The unemployment rate in the Irish Republic fell in October for the first time in almost two years to 12.5%, down from 12.6% in September.
The monthly unemployment rate last fell in December 2007, when 4.7% of the workforce was jobless.
The number of people claiming unemployment benefits fell in October by more than 7,400 to 412,407.
Meanwhile, credit rating firm Fitch has cut the nation's credit rating, citing the severity of its economic downturn.
The move, the second in just over six months, reduced the Irish Republic's sovereign rating to 'AA-' from 'AA+', missing out the 'AA' rating.

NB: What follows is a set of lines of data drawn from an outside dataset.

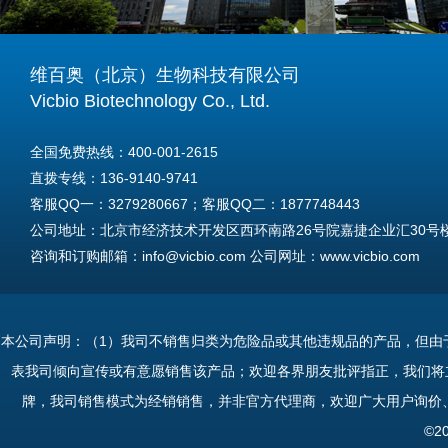
维百奥（北京）生物科技有限公司
Vicbio Biotechnology Co., Ltd.
全国免费热线：400-001-2615
直拨专线：136-9140-9741
客服QQ一：3279280667；客服QQ二：1877748443
公司地址：北京市经济技术开发区西环南路26号院嘉捷企业汇30号楼A
咨询和订购邮箱：info@vicbio.com 公司网址：www.vicbio.com
For International Inquiries & Orders
Tel: +86-13691409741
本公司声明：（1）我司不销售归类为危险品或其他违规品的产品，但由
Email: info@vicbio.com
表我司倾向宣传或有意愿销售该产品；欢迎各界朋友批评指正，我们将
Website: www.vicbio.com
牌，我司销售模式为经销销售，并非官方代理商，欢迎广大用户询价
Address: Room 603, Floor 6, Building 30A, No.26, Xihuannan Stre
©2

But Fitch put the outlook for the rating as "stable", due to Dublin's aggressive measures to solve its problems.
Job worries
However, some economists have warned that a series of one-off factors could have led to just a temporary drop in the jobless total, and the unemployment rate may be heading towards 15% in 2010.
"On the surface these numbers are very encouraging and suggest that the jobless rate has peaked... they at least buy the government some time," said Alan McQuaid, chief economist at Bloxham Stockbrokers in Dublin.
But he said that the reopening of Ireland's universities in September, as well as rising emigration and increased government job-training programmes, could be skewing the latest figures.
"Anecdotal evidence suggests that many graduates who couldn't find a job have emigrated or returned to further education," he said, adding that job-training positions last for just six months.